Me Moussa Bocar Thiam sur les poursuites judiciaires : « Aucun dossier solide pour m’envoyer en prison »
Dans une déclaration poignante adressée à la presse, Me Moussa Bocar Thiam, ancien ministre et avocat reconnu, a réagi fermement aux poursuites engagées contre lui par l’Assemblée nationale du Sénégal. Loin de se laisser intimider, Thiam a mis en lumière plusieurs incohérences juridiques et constitutionnelles qu’il juge fondamentales pour défendre son innocence.
« J’ai appris par la presse que l’Assemblée nationale allait saisir la haute cour de justice pour me traduire en justice, alors qu’aucun rapport des organes de contrôle n’indique de manquements dans ma gestion ministérielle », a déclaré l’ex-ministre, se montrant déterminé à se défendre. À l’encontre des accusations de détournement de fonds publics qui pèsent sur lui, Thiam a souligné qu’aucune des institutions de contrôle telles que la Cour des comptes, l’Inspection générale d’État (IGE), la CENTIF, ou l’Inspection générale des finances (IGF) ne l’avaient jamais épinglé dans leurs rapports.
« Je suis le seul ministre poursuivi sans aucun rapport de ces organes », a-t-il insisté, dénonçant ce qu’il considère comme des poursuites sans fondement. Selon lui, cette démarche judiciaire contre sa personne repose sur une absence totale de preuves concrètes et légales. En outre, il a pointé une grave contradiction juridique : « Le règlement intérieur de l’Assemblée nationale, tel qu’adopté, ne permet même pas aux députés de saisir la haute Cour de justice. Le Conseil constitutionnel, dans sa décision n°2/C/2025 du 24 juillet 2025, a déclaré que l’article 134 du règlement intérieur était contraire à la Constitution », a-t-il rappelé.

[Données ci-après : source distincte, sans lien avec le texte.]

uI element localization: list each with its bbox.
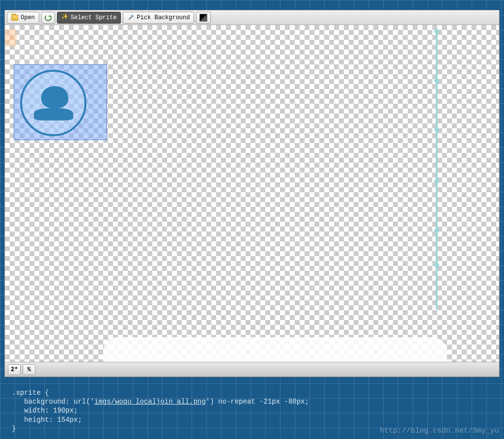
status-bar: 2* % xyxy=(5,362,499,377)
watermark-glyph: ∞ xyxy=(6,173,21,182)
code-line-5: } xyxy=(12,425,16,433)
percent-button[interactable]: % xyxy=(23,364,35,375)
open-label: Open xyxy=(21,14,35,21)
app-window: Open Select Sprite Pick Background ∞ xyxy=(4,10,500,377)
code-line-2-end: ') no-repeat -21px -80px; xyxy=(206,398,309,406)
refresh-icon xyxy=(45,14,52,21)
select-sprite-button[interactable]: Select Sprite xyxy=(57,12,121,24)
wand-icon xyxy=(61,14,68,21)
sprite-preview xyxy=(20,70,86,136)
toolbar: Open Select Sprite Pick Background xyxy=(5,10,499,25)
zoom-button[interactable]: 2* xyxy=(8,364,21,375)
open-button[interactable]: Open xyxy=(7,12,39,24)
pick-background-button[interactable]: Pick Background xyxy=(123,12,194,24)
pick-background-label: Pick Background xyxy=(137,14,190,21)
eyedropper-icon xyxy=(126,13,136,23)
sprite-selection[interactable] xyxy=(14,64,107,140)
swatch-icon xyxy=(199,14,207,22)
select-sprite-label: Select Sprite xyxy=(71,14,117,21)
css-output: .sprite { background: url('imgs/woqu_loc… xyxy=(12,388,309,433)
refresh-button[interactable] xyxy=(41,12,55,24)
expand-panel-tab[interactable] xyxy=(5,29,17,47)
vertical-guide xyxy=(436,29,438,309)
code-url-link[interactable]: imgs/woqu_localjoin_all.png xyxy=(94,398,206,406)
folder-icon xyxy=(11,15,18,21)
canvas[interactable]: ∞ xyxy=(5,25,499,362)
color-swatch-button[interactable] xyxy=(196,12,211,24)
code-line-4: height: 154px; xyxy=(12,416,82,424)
sprite-graphic xyxy=(31,84,76,123)
code-line-2-start: background: url(' xyxy=(12,398,94,406)
code-line-1: .sprite { xyxy=(12,389,49,397)
code-line-3: width: 190px; xyxy=(12,407,78,414)
sprite-region xyxy=(103,337,447,362)
page-watermark: http://blog.csdn.net/Smy_yu xyxy=(380,427,499,435)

Thiam a également exprimé sa perplexité face aux accusations portées contre lui, notamment concernant des fonds privés reçus par une entreprise privée et des travaux de route réceptionnés par les autorités compétentes. « Comment un ministre peut-il être poursuivi pour détournement de deniers publics dans une affaire où toutes les parties prenantes sont libres de tout soupçon? », a-t-il interrogé, rejetant catégoriquement les charges portées contre lui.
Déterminé à se défendre et à faire face à ces accusations qu’il considère comme politisées, Thiam a annoncé qu’il prendrait immédiatement des congés professionnels au sein de son cabinet international dans le Golfe pour retourner au Sénégal et affronter ce qu’il qualifie de « régime à l’agonie ». « Ce régime cherche des contre-feux pour dissimuler l’assassinat de l’étudiant Abdoulaye BA, son incompétence et l’asphyxie économique du peuple », a-t-il affirmé.
Ancien agent judiciaire de l’État et avocat aux barreaux de Paris et de Dakar, Me Moussa Bocar Thiam a fait savoir qu’il est prêt à défendre sa cause avec la même rigueur juridique qui a fait sa réputation. « Il faudra un dossier solide pour me mettre en prison dans une affaire où tous les acteurs sont libres », a-t-il martelé, convaincu que les accusations portées contre lui ne reposent sur rien de concret.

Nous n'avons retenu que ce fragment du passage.